Identification of clonal replicates
The filtered GBS dataset was characterized by 127,282 SNPs in 218
accessions. Principal component analysis (PCA) and application of
genetic similarity threshold criteria to identify clonal replicates (see
Methods; Supporting Information, Fig. S1) revealed a large number of
genotypically identical accessions (Supporting Information, Table S1).
For the coarse-textured P. vaginatum ecotype, only 12 unique
genotypes were detected among the 148 accessions, with just three
widely-distributed genotypes accounting for >85% of the
accessions. This indicates that extensive clonal propagation occurs in
wild populations of this ecotype. Somewhat greater genotypic diversity
was found in the fine-textured ecotype, but extensive clonality was
still present; 24 unique genotypes were identified in 55 accessions.

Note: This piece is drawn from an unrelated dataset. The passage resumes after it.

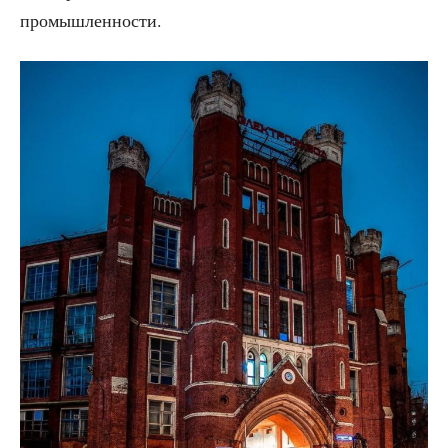
промышленности.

Four out of eight genotypes in the wild-collected fine-textured
accessions were represented by multiple clonal replicates. For P.

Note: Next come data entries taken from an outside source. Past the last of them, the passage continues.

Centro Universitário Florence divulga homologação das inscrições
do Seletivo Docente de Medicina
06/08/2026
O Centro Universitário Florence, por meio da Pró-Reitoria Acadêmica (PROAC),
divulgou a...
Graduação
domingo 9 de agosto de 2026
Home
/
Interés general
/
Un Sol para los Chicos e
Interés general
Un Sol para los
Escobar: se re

distichum , there were four unique genotypes in the collection of 15
accessions, two of which were unique to our wild collections. The final
SNP dataset for all genotypically unique samples across both species,
including wild-collected and USDA samples, totaled 40 genotypes (Table
1). Together these results suggest that clonal propagation occurs
extensively in wild P. vaginatum and P. distichumpopulations.